Garbage Collectors Affect Microbenchmarks

When comparing garbage collectors there are two key metrics: how much time is spent collecting garbage, and the maximum pause time. There’s another dimension to the choice of garbage collector though: how it instruments JIT compiled code and the consequences of that instrumentation. The cost of this instrumentation is usually a tiny price to pay for improved pause times which only matters to some applications, but it makes writing benchmarks for code which assigns and reads references potentially error prone: sometimes the effect of changing the garbage collector is larger than the difference between two competing implementations. To illustrate this I compare a microbenchmark for a document cursor with three garbage collectors: ParallelOld (the default in OpenJDK8), G1 (the default from OpenJDK 9 onwards) and the experimental ZGC available from JDK11 onwards.

The code being benchmarked is simple. Imagine a stream of JSON-like documents which need to be translated into another format. The documents contain a special field called the cursor, for which, for some reason, the last-encountered value must always be known. There is a callback which will be invoked whenever a value of a certain type is encountered (e.g. writeLong(long value)) and a callback which will be invoked whenever a name of an attribute is encountered: writeName(String name). The interface being implemented cannot be changed to include a method writeLong(String name, long value) because it is owned by a third party, so the state between the two calls must be saved between the invocations. On each invocation of the writeName callback, we could save the name in the cursor object.

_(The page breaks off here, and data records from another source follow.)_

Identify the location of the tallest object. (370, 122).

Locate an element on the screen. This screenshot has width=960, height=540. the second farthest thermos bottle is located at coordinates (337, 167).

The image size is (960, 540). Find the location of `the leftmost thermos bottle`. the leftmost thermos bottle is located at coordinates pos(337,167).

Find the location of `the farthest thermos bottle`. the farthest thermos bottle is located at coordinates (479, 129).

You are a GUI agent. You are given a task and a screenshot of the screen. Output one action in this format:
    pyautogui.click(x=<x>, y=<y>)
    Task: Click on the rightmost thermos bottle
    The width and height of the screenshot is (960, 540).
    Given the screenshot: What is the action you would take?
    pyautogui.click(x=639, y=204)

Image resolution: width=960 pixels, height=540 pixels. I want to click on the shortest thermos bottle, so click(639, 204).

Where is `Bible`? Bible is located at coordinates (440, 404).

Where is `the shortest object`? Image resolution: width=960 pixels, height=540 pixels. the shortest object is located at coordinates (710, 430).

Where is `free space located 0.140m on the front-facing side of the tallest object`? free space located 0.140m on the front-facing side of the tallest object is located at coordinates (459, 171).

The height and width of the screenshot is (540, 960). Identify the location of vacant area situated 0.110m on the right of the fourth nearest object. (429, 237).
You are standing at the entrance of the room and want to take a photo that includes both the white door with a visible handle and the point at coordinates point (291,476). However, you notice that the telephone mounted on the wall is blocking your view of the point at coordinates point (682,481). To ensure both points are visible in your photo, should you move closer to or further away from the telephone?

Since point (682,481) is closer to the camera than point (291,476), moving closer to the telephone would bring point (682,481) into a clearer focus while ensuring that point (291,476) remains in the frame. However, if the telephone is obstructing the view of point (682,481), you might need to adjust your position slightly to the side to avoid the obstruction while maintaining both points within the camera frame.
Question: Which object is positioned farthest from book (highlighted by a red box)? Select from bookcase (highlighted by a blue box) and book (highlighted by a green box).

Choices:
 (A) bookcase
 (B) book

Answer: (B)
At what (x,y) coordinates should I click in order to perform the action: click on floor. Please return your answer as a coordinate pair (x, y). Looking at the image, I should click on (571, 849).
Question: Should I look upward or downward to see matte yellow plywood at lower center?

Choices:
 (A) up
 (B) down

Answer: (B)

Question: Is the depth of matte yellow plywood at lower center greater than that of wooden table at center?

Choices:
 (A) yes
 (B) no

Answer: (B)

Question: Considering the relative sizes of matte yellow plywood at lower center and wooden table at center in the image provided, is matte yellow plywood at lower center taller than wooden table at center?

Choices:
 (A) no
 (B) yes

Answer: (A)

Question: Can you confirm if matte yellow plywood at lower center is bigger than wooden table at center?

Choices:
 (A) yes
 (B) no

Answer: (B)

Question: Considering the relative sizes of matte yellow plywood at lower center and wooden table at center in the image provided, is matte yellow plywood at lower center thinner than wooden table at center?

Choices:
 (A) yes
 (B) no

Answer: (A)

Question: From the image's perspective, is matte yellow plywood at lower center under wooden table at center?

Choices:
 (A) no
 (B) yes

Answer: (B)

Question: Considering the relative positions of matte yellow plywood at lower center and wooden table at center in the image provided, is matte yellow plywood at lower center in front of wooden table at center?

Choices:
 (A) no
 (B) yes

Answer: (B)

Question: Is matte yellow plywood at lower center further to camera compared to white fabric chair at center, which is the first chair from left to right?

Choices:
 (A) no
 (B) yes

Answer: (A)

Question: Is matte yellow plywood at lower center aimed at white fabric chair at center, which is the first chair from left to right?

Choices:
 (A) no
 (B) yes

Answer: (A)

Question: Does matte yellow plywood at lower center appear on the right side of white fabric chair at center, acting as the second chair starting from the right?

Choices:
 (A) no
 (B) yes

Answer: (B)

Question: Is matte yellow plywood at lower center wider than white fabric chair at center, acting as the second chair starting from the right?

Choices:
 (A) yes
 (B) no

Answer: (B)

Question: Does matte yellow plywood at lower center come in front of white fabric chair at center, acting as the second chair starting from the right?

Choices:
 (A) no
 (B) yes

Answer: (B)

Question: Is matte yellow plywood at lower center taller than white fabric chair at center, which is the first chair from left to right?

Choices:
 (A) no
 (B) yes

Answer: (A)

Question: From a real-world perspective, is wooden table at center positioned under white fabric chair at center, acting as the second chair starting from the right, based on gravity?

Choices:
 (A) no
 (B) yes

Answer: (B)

public class CursoredScanner2 implements CursoredScanner {

  private final String trigger;
  private String current;
  private long cursor;

  public CursoredScanner2(String trigger) {
    this.trigger = trigger;
  }

  @Override
  public void writeName(String name) {
    this.current = name;
  }

  @Override
  public void writeLong(long value) {
    if (trigger.equals(current)) {
      this.cursor = value;
    }
  }

  @Override
  public long getCursor() {
    return cursor;
  }

}

Alternatively, we could do the same number of comparisons by storing whether the last name was the name of the cursor or not:

public class CursoredScanner1 implements CursoredScanner {

  private final String trigger;

  private boolean atCursor;
  private long cursor;

  public CursoredScanner1(String trigger) {
    this.trigger = trigger;
  }

  @Override
  public void writeName(String name) {
    this.atCursor = trigger.equals(name);
  }

  @Override
  public void writeLong(long value) {
    if (atCursor) {
      this.cursor = value;
    }
  }

  @Override
  public long getCursor() {
    return cursor;
  }
}

Each implementation performs the same number of string comparisons. Supposing performance matters, how can one of the alternatives be selected? I wrote a benchmark which captures the cursor value from documents of varying sizes. I ran this benchmark with different garbage collector settings with JDK11. With ParallelOld, I saw that CursoredScanner2 was slightly slower.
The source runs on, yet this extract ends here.